When the Teesta III project was finally commissioned in 2017 after a five year-delay, other problems arose. “Buyer states like Punjab and Rajasthan refused to purchase power because the tariff was too high,” Chitnis explained.
The same situation applies to Etalin, she added.
GEOLOGICAL HAZARDS
Many hydropower projects under construction in India are in Himalayan states. Experts say the geology and geography of the region make such projects inherently risky. This is a major reason why 80% of the projects with time and cost overruns in the CEA’s quarterly report are in these states.
“The Himalayas are one of the youngest mountain systems in the world, and are still rising because the Indian plate is still pushing against the Eurasian plate,” said Jagdish Krishnaswamy, a senior fellow at the Suri Sehgal Centre for Biodiversity and Conservation, part of the Ashoka Trust for Research in Ecology and the Environment. Krishnaswamy is also a coordinating lead author of the Intergovernmental Panel on Climate Change’s special report on climate change and land.
The risks of constructing and operating large hydro projects in the Himalayan region are “very well known” because landslides and geological instability due to tectonic activity are well documented, Krishnaswamy explained.
In the CEA quarterly report, common reasons for time and cost overruns are “poor geology”, “heavy monsoon”, “fund constraints due to increase in project cost”, “difficult areas”, “weather conditions and accessibility” and “flash floods”. “This is not surprising,” Krishnaswamy said, adding that these risks are severely underplayed during technical assessments for environmental clearances to ensure that the cost-benefit ratio looks feasible.
GROWING RISKS
Krishnaswamy also said that risks from heavy, erratic rainfall driven by climate change are not adequately accounted for in environmental risk assessments.
Another important issue is that hydropower dams in the western Himalayas, like those in Uttarakhand and some parts of Himachal Pradesh, fall within the Ganga river basin. “If the government is committed to the health of the Ganga, then it should also bear in mind that these Himalayan projects affect this river system,” Krishnaswamy said.
Other rivers in the western Himalayas, such as the Beas and Sutlej in Himachal Pradesh and Chenab in Jammu and Kashmir, are part of the Indus basin. Together, the Ganga and Indus basins support about 600 million people.
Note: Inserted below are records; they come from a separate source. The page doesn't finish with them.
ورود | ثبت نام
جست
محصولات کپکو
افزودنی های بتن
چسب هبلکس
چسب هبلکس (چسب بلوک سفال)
DEVELOPERS BLAME PROTESTERS
As well as affecting rivers, communities and fragile mountains, poor environmental risk assessments result in substantial delays and cost escalations.
A good example of this is the 2,000-MW Lower Subansiri hydroelectric project under construction on the border between Assam and Arunachal Pradesh.
Work on the project was stopped from December 2011 to September 2019 due to “serious concerns about dam safety and downstream impacts”, said Neeraj Vagholikar of environmental NGO Kalpavriksh.
But, Vagholikar added, “the public narrative that is being peddled right now by the dam developers is that it is only due to protests by affected communities that the project got delayed.”
In the CEA report, the reason cited in bold for time and cost overruns at the Lower Subansiri project is “agitation launched by anti-dam activists in Assam against construction of the project”.
“The project is a white elephant,” Vagholikar said. He said that well before work was stopped due to locals’ concerns, a major landslide occurred at the powerhouse site, leading to delays and a change of design.
Protest by local groups and communities on the downstream impacts of the dam led to an independent review by an expert committee in Assam, which recommended that the dam was not appropriate in this location. Over the next few years, additional reviews were done by committees set up by the central government.
While the central government overruled the Assam expert committee’s safety concerns in 2019, “massive changes” were made to the dam design to make it “relatively safer”, Vagholikar said.
“Time and money lost due to detection of an unsafe dam design and technical reviews undertaken to change the design cannot be blamed on local protests,” he added.